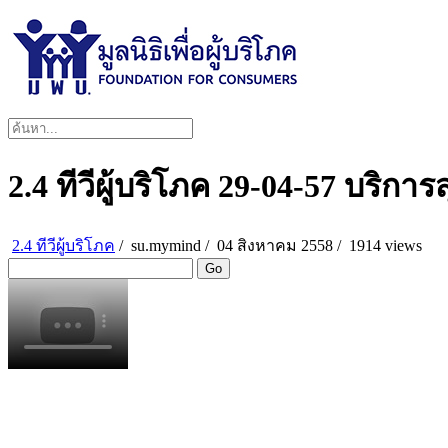
2.4 ทีวีผู้บริโภค 29-04-57 บริกา
2.4 ทีวีผู้บริโภค
/
su.mymind
/
04 สิงหาคม 2558 /
1914 views
Go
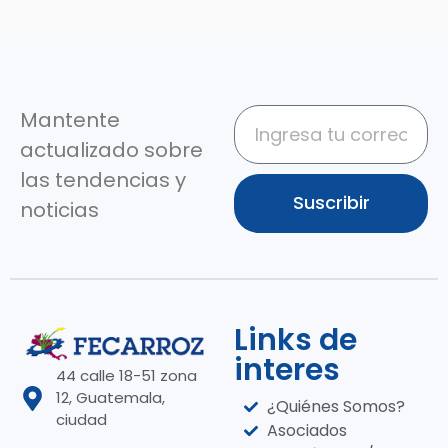
Mantente
actualizado sobre
las tendencias y
Suscribir
noticias
Links de
interes
44 calle 18-51 zona
12, Guatemala,
¿Quiénes Somos?
ciudad
Asociados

#### WORK ORDER
Copy the material verbatim. The pictures are not part of the copy.

#### TASK RESULT
2.4 ทีวีผู้บริโภค 29-04-57 บริกา
2.4 ทีวีผู้บริโภค
/
su.mymind
/
04 สิงหาคม 2558 /
1914 views
Go
Mantente
actualizado sobre
las tendencias y
Suscribir
noticias
Links de
interes
44 calle 18-51 zona
12, Guatemala,
¿Quiénes Somos?
ciudad
Asociados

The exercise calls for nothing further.